Les victimes du Darfour se sont rebellées et le gouvernement leur a déclaré une guerre sans merci en déployant son arme la plus redoutable, les milices janjawid. En 2004, lorsque le Conseil de sécurité a « réclamé » qu'Al-Bachir dissolve et neutralise les janjawids, celui-ci s'est contenté de les intégrer dans les forces armées soudanaises. Les brutalités ont continué. Lorsque la rébellion civile s'est organisée sous la forme d'une insurrection armée, des atteintes flagrantes aux droits de l'homme et des crimes de guerre ont été commis par toutes les parties et, depuis, l'impunité règne en maître.

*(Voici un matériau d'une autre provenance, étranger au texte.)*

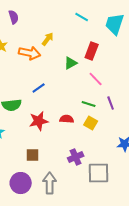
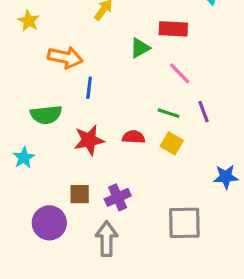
red rectangle: (92, 51) -> (173, 29), turned 72
orange arrow: (30, 53) -> (65, 57), moved
blue line: (39, 88) -> (89, 88), turned -48
purple cross: (76, 157) -> (118, 197), moved
purple circle: (21, 183) -> (49, 223), moved

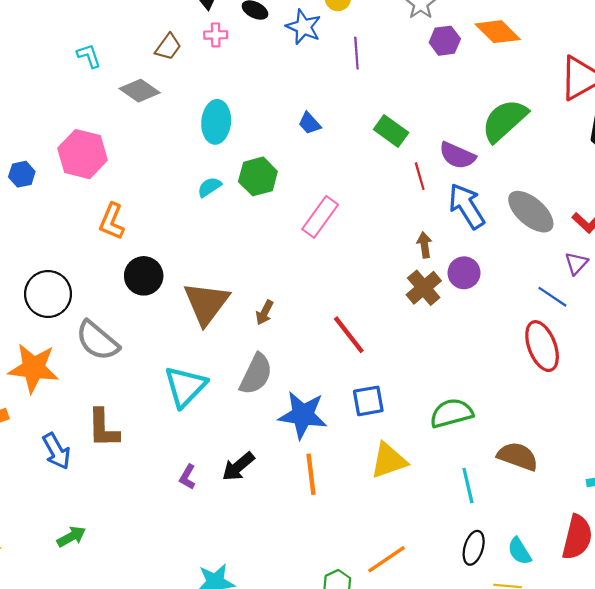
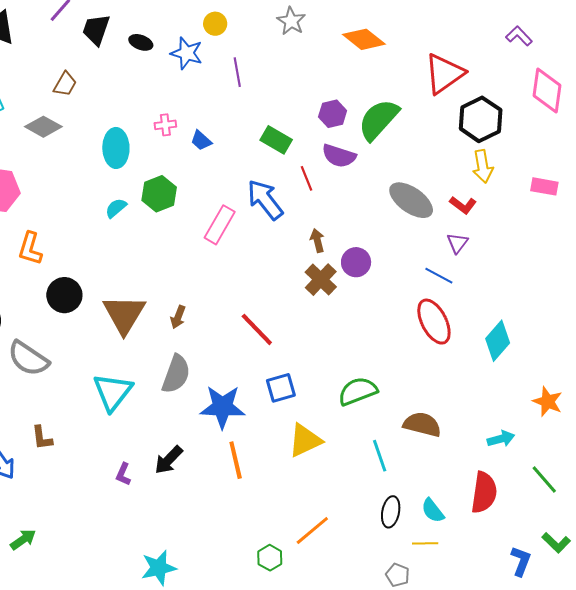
pink cross: (216, 35) -> (165, 125), moved
purple hexagon: (445, 41) -> (333, 114), moved
blue arrow: (467, 206) -> (265, 200), moved
brown L-shape: (103, 428) -> (42, 438), size x0.7

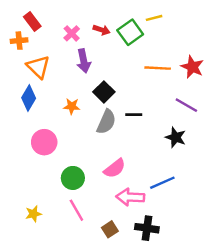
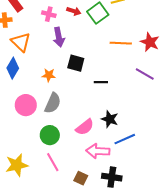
pink cross: (72, 33) -> (49, 14), turned -32
black square: (104, 92) -> (76, 63), turned -30
gray semicircle: (106, 122) -> (53, 103), moved
black star: (176, 137) -> (110, 119), moved
yellow star: (33, 214) -> (17, 165), size x1.6
brown square: (110, 229) -> (81, 178), turned -32

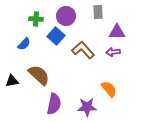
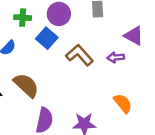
purple triangle: (117, 32) -> (134, 36), moved, turned 30
orange semicircle: (109, 89) -> (123, 103), moved

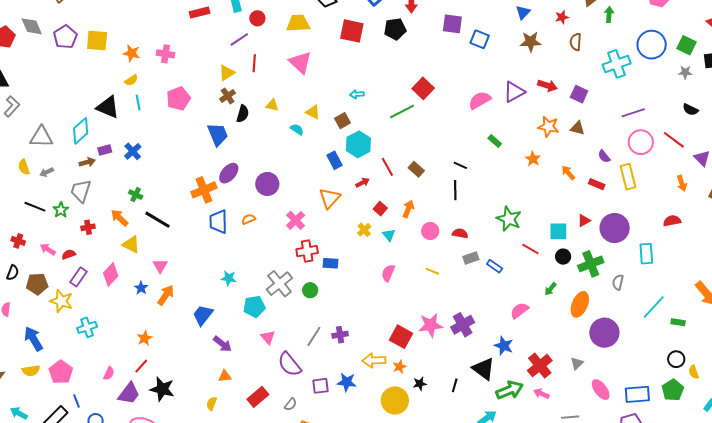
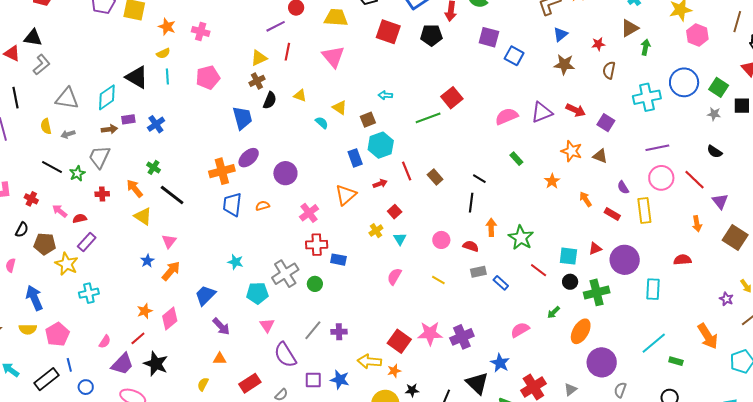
orange arrow: (408, 209) -> (491, 227), moved, turned -30
pink diamond: (111, 274) -> (170, 318), moved
gray semicircle: (618, 282) -> (620, 390), moved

« JE DEMANDE AU PEUPLE DU DARFOUR DE ME PARDONNER »

Quant aux civils pris au beau milieu de ces troubles, ils sont attaqués par les forces gouvernementales, les insurgés, les combattants tribaux, d'innombrables bandits et quiconque a les moyens de s'acheter une arme made in China.

L'action et l'inaction de l'ONU ont eu pour effet de transformer le Darfour en l'une des plus longues guerres d'Afrique contre les civils. Le peuple soudanais mérite une paix réelle et totale. Maintenant.

Le document de Doha pour la paix au Darfour que la Minuad a contribué à négocier voilà près de trois ans, et essaie encore de vendre, est dans l'impasse.

Tout négociateur de paix honnête (ce que ne saurait être l'équipe dirigeante de la Minuad) commencerait par admettre que, pour apporter une paix pérenne au Darfour, tous les conflits que le gouvernement a orchestrés à travers le pays doivent prendre fin, notamment dans les régions du Darfour, du Kordofan Sud, du Nil Bleu et du Soudan oriental.

Un accord de paix réellement global ne doit exclure aucune région du Soudan, aucun groupe ethnique et aucune tribu.

Je demande au peuple du Darfour qui souffre depuis si longtemps de me pardonner d'avoir mis tant de temps à exposer la vérité et d'enfreindre ainsi le code de conduite de l'ONU et sa règle de confidentialité.

Par Aicha Elbasri, Ancienne porte-parole de la Minuad (août 2012-avril 2013)


La Minuad, Mission conjointe des Nations unies et de l'Union africaine au Darfour, a été créée en 2007 afin d'établir la paix dans la province du Darfour. C'est la plus grande force de maintien de la paix au monde avec plus de 20000 soldats et policiers.